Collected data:
───

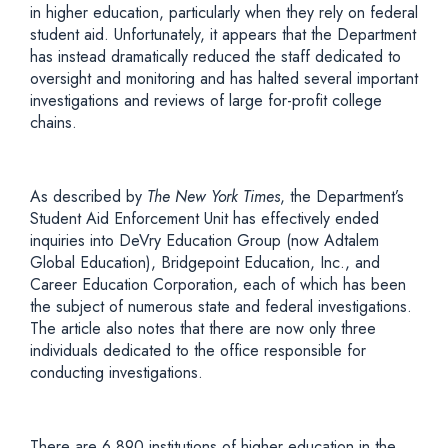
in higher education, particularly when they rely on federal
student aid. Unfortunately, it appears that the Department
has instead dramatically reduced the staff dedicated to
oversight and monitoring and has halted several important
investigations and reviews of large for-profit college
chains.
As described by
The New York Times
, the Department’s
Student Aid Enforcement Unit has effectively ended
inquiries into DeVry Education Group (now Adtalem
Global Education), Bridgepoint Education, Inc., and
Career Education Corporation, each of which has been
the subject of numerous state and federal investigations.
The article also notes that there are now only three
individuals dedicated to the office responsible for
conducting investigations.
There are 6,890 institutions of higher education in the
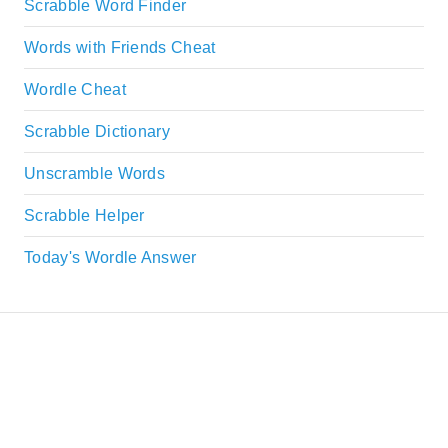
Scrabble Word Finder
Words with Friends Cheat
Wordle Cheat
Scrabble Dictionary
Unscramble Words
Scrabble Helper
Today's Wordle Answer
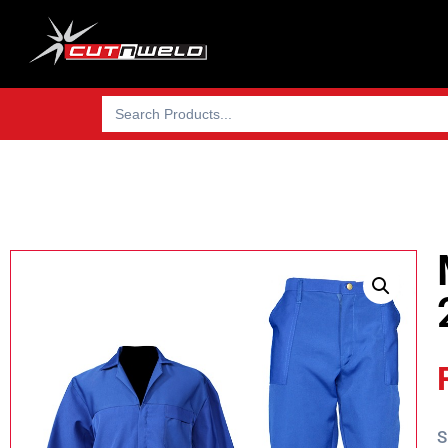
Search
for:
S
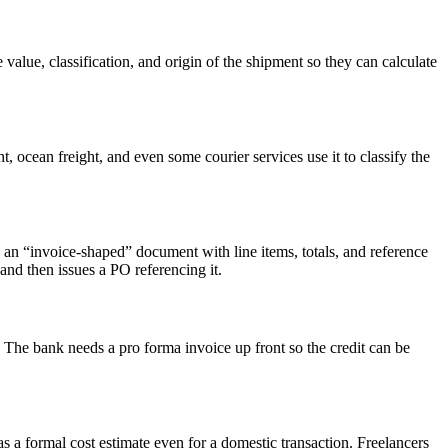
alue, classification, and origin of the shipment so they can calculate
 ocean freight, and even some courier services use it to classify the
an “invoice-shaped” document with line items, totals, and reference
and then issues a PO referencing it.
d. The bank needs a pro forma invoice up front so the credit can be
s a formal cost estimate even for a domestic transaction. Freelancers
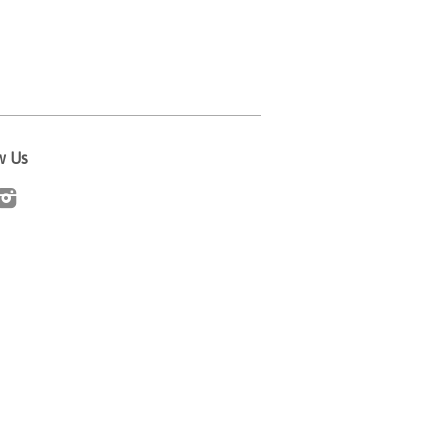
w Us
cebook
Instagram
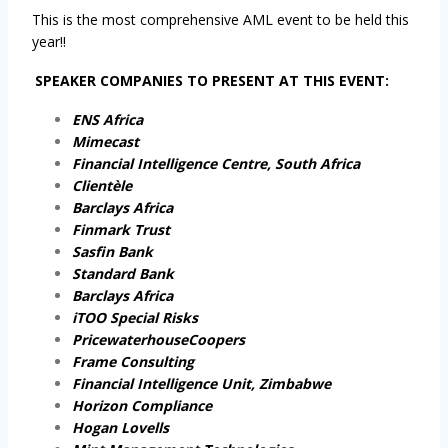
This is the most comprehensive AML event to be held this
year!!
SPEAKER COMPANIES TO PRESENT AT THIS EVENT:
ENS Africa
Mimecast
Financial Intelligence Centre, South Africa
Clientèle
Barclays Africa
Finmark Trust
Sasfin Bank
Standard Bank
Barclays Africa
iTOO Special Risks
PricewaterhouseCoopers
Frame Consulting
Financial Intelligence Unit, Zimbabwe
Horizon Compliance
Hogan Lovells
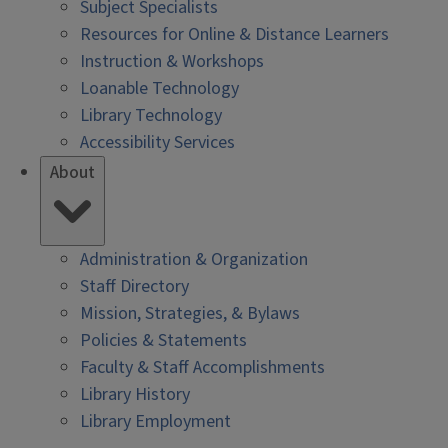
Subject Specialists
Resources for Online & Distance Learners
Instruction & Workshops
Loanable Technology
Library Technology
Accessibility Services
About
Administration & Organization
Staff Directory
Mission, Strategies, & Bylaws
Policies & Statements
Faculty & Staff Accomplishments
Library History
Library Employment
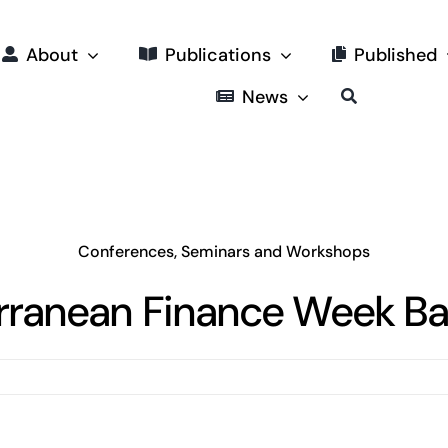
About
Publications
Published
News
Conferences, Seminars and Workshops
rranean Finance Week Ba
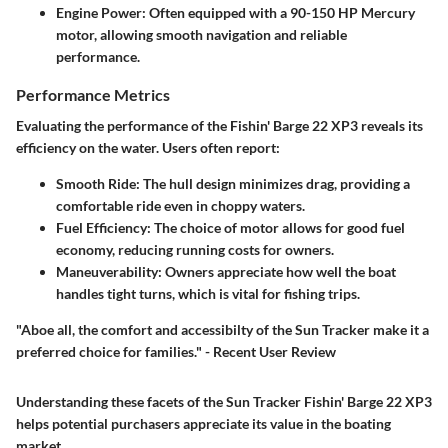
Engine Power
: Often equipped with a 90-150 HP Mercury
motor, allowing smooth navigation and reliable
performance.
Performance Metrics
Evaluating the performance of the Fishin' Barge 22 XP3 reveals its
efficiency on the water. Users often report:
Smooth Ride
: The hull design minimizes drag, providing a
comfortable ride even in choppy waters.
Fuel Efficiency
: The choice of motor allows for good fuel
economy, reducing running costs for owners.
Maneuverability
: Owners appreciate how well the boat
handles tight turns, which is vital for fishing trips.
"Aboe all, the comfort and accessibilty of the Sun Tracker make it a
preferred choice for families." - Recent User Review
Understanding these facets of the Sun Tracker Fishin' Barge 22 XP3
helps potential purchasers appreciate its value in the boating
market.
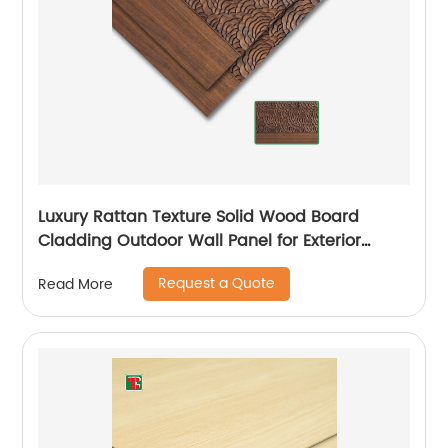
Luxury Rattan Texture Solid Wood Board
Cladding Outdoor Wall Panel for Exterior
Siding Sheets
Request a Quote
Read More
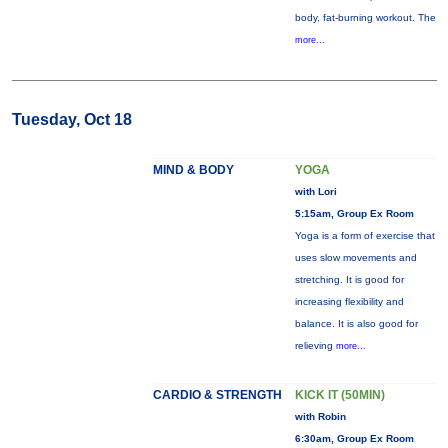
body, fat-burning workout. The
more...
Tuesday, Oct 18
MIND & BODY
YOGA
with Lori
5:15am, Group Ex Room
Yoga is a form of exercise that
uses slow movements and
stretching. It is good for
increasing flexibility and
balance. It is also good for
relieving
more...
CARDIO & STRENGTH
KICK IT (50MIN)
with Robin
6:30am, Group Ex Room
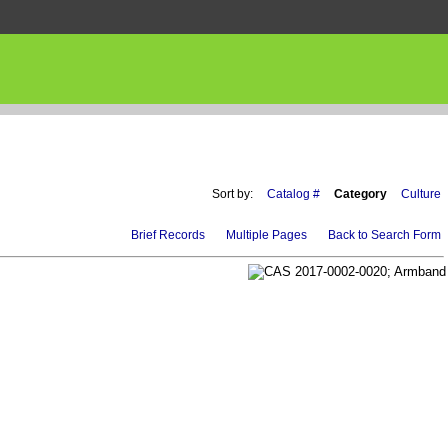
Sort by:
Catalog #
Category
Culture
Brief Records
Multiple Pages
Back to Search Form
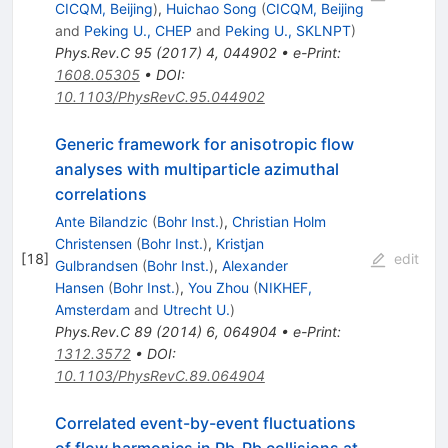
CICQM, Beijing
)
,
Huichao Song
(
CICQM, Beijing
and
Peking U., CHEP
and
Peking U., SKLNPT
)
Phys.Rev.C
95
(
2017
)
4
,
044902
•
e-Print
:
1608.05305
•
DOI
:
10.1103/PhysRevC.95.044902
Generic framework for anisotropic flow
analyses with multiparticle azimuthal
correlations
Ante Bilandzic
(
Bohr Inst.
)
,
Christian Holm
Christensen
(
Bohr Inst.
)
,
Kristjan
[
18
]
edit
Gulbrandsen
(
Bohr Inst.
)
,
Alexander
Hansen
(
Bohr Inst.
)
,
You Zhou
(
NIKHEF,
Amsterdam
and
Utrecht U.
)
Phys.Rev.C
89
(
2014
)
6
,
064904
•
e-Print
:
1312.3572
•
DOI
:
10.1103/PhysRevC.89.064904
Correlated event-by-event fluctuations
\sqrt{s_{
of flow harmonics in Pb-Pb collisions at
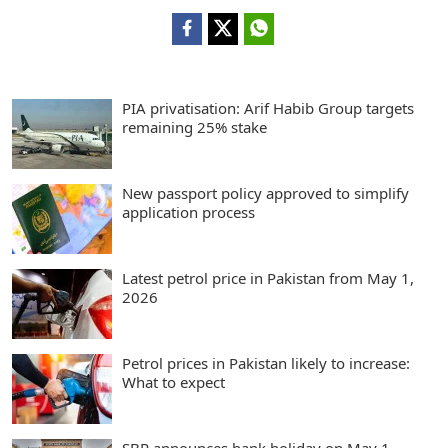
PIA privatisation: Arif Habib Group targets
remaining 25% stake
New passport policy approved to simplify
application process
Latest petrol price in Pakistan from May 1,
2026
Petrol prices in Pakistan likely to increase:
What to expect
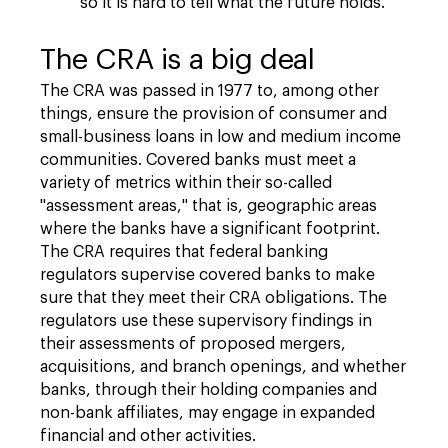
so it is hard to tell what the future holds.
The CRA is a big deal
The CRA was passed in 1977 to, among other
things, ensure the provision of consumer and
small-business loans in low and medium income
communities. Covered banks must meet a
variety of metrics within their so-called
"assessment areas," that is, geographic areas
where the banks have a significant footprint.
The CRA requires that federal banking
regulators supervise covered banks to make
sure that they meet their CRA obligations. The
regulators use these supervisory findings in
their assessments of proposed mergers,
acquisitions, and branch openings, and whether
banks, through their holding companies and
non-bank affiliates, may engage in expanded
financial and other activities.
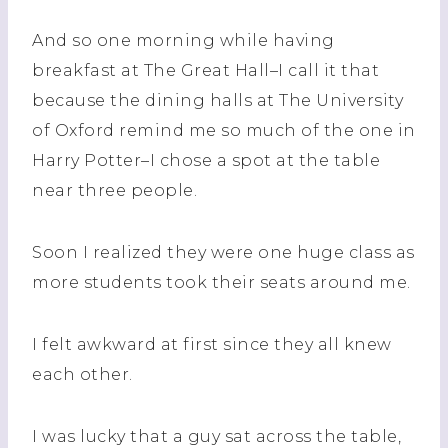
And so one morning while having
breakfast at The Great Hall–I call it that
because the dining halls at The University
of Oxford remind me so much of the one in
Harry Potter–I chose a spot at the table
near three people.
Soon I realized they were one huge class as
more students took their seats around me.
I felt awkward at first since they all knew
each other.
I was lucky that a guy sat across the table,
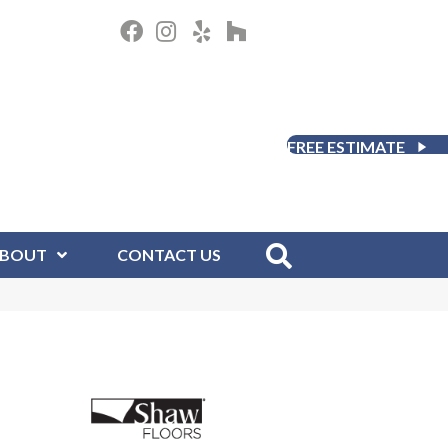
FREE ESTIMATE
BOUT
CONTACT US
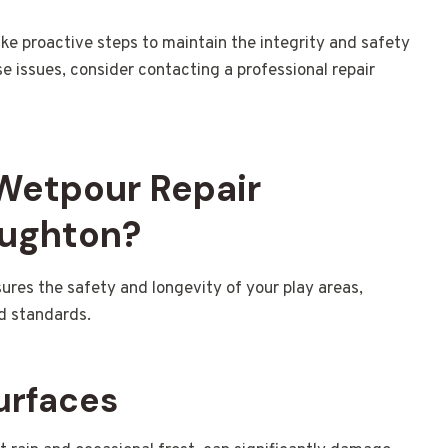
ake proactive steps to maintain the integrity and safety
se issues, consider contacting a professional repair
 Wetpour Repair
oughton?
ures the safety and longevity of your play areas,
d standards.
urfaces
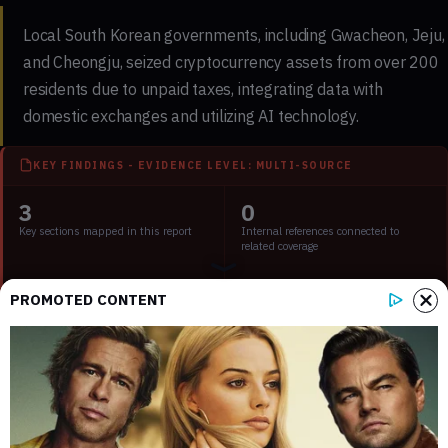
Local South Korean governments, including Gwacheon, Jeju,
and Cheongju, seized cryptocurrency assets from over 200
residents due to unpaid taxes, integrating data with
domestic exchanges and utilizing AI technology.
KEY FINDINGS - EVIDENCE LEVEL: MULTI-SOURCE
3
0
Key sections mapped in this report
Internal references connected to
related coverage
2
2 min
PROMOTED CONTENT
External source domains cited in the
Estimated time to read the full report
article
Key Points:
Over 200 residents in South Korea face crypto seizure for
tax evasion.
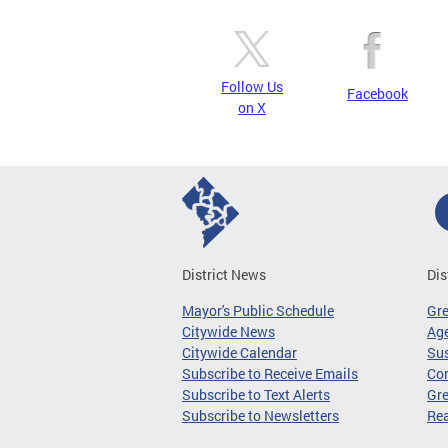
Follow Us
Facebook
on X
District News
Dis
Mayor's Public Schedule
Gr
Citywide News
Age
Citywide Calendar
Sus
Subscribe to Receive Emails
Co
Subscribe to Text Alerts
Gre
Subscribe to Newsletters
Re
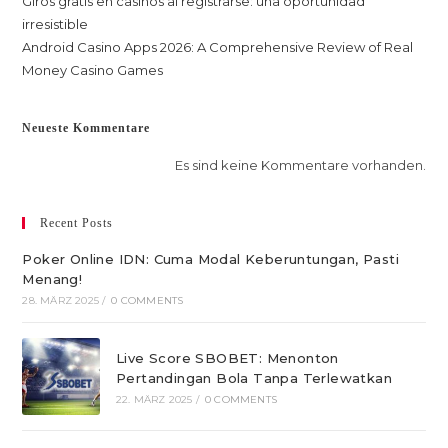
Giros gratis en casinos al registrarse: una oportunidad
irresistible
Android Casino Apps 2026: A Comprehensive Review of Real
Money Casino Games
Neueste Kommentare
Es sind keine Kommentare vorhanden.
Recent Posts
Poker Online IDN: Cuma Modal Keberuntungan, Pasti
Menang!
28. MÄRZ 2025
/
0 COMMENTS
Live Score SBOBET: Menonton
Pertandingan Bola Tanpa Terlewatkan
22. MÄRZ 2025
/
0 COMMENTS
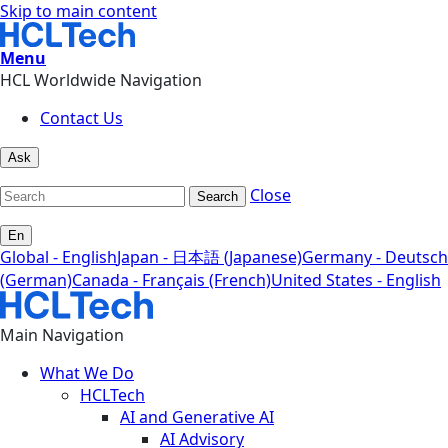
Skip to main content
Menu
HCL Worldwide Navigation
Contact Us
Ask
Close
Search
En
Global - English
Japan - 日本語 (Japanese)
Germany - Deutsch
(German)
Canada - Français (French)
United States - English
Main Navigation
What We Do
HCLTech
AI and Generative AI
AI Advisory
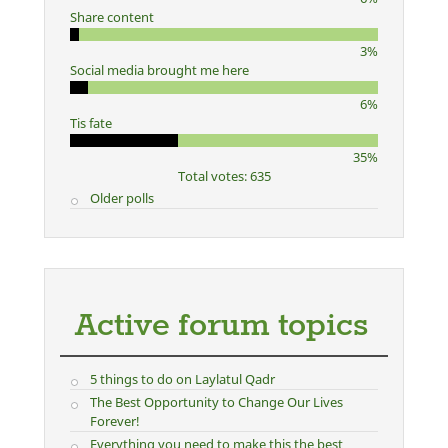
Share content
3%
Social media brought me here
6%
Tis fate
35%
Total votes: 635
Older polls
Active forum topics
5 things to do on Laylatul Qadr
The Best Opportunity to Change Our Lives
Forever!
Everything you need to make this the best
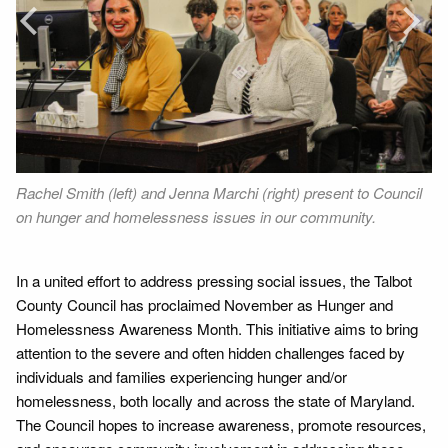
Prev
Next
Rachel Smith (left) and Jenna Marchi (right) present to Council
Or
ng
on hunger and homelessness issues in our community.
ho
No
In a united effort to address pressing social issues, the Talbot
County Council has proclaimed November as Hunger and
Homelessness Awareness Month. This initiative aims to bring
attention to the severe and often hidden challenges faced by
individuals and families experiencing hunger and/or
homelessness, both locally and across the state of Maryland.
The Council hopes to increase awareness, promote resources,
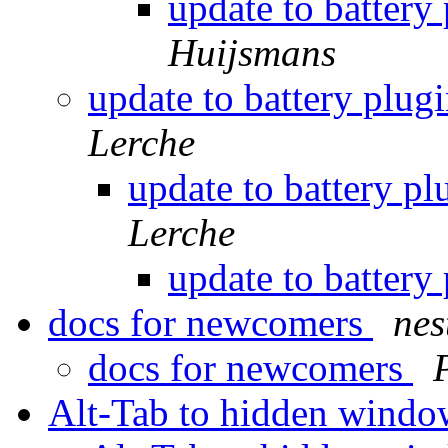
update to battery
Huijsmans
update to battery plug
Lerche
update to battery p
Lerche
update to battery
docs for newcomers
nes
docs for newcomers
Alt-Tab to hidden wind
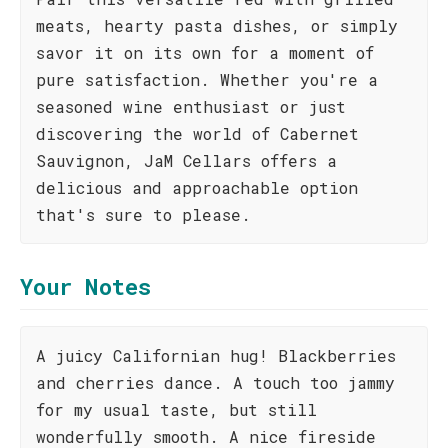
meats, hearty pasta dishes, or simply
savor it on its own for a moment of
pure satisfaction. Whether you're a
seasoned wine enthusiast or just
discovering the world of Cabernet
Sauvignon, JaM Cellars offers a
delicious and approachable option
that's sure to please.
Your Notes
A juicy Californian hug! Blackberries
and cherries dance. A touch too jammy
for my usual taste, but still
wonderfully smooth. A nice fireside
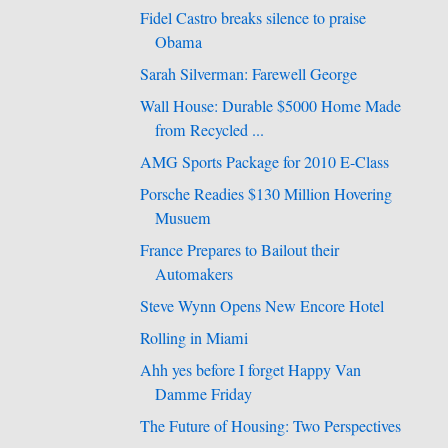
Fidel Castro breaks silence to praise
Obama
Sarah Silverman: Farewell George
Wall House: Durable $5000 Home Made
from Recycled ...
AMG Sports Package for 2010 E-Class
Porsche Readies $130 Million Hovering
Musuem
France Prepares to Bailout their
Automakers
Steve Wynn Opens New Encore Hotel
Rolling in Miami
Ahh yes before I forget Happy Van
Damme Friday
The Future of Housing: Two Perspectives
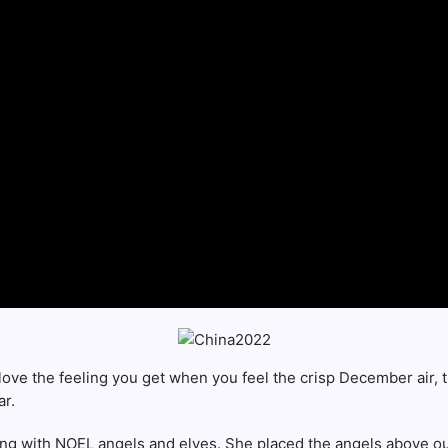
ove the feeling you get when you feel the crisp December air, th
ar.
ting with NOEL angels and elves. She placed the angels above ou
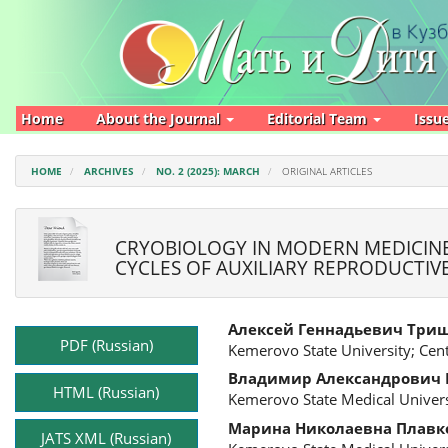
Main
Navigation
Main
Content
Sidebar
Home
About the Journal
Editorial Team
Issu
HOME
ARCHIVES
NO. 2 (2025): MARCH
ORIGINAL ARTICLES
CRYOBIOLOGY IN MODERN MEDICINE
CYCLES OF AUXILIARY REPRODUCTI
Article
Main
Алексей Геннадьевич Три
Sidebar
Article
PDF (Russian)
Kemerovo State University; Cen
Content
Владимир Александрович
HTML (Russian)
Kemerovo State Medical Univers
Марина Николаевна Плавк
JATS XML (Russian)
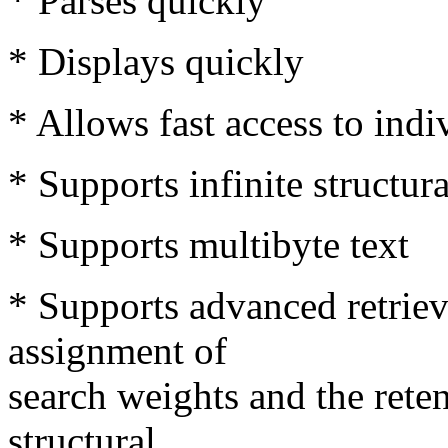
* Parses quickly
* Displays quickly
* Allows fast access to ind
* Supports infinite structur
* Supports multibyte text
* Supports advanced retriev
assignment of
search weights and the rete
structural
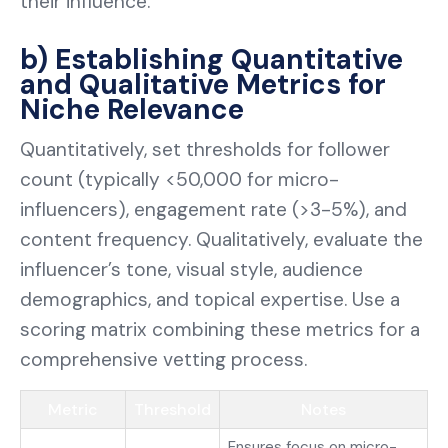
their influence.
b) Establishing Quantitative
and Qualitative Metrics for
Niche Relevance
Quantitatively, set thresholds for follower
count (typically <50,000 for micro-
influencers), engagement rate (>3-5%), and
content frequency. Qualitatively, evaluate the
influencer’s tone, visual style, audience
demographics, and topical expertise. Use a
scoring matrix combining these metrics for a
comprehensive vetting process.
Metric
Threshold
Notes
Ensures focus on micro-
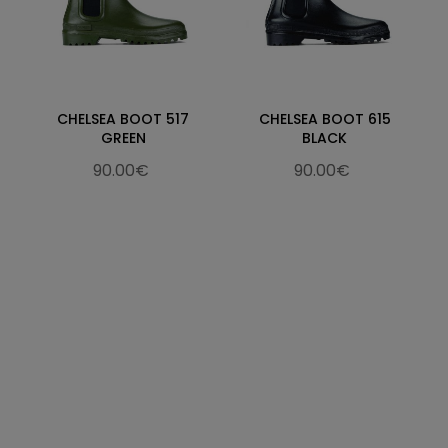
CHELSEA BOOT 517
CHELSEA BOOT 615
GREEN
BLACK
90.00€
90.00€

───

**What you have to do**
Copy every line above that includes the string "safety".

**Response to this exercise**
ake proactive steps to maintain the integrity and safety
ures the safety and longevity of your play areas,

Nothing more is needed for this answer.